* WHAT TO DO
Every line below that mentions the word "ШЛИФОВАЛЬНЫЕ" should be copied out.

(Extracted page text data)
-------------------------
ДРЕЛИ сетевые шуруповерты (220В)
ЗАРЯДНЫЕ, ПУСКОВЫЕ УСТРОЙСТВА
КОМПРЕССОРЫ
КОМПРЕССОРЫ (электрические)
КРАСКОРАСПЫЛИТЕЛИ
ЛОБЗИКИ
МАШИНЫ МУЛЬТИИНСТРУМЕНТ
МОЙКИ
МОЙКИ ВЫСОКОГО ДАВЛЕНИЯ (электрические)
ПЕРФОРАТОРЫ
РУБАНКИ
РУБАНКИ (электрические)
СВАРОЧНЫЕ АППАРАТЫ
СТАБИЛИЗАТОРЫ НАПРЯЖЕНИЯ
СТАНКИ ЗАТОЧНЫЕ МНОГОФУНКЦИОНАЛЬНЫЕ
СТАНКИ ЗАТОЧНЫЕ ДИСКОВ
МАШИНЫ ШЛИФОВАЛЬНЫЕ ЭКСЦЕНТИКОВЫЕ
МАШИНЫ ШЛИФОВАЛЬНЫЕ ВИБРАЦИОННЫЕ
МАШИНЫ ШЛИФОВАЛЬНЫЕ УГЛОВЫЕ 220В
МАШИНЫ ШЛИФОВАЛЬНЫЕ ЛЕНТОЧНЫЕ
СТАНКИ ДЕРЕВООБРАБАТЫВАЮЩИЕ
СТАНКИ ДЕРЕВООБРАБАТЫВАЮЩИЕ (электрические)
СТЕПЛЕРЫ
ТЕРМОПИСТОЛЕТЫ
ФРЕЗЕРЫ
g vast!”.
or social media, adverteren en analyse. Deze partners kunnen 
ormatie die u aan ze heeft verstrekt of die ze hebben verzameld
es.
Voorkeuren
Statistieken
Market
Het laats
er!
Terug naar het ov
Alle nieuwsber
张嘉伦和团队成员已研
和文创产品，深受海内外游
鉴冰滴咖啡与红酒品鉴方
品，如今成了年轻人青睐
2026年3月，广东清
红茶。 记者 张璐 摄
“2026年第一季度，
-------------------------
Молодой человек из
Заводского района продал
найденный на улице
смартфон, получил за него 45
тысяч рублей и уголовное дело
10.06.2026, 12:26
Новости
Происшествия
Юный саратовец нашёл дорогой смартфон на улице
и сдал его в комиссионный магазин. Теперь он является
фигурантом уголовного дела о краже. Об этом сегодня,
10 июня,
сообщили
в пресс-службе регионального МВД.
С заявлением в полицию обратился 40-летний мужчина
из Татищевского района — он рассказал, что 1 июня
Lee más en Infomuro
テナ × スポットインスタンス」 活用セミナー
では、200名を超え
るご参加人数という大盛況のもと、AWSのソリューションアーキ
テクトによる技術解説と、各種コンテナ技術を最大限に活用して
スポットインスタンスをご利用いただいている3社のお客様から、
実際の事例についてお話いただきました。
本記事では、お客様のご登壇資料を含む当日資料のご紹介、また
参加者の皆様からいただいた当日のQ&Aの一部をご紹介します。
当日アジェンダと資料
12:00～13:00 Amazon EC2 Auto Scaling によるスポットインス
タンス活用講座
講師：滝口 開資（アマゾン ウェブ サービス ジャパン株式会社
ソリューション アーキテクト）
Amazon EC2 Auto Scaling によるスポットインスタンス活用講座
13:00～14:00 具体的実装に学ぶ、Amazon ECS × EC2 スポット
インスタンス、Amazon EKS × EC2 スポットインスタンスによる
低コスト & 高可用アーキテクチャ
-------------------------
* OUTPUT
МАШИНЫ ШЛИФОВАЛЬНЫЕ ЭКСЦЕНТИКОВЫЕ
МАШИНЫ ШЛИФОВАЛЬНЫЕ ВИБРАЦИОННЫЕ
МАШИНЫ ШЛИФОВАЛЬНЫЕ УГЛОВЫЕ 220В
МАШИНЫ ШЛИФОВАЛЬНЫЕ ЛЕНТОЧНЫЕ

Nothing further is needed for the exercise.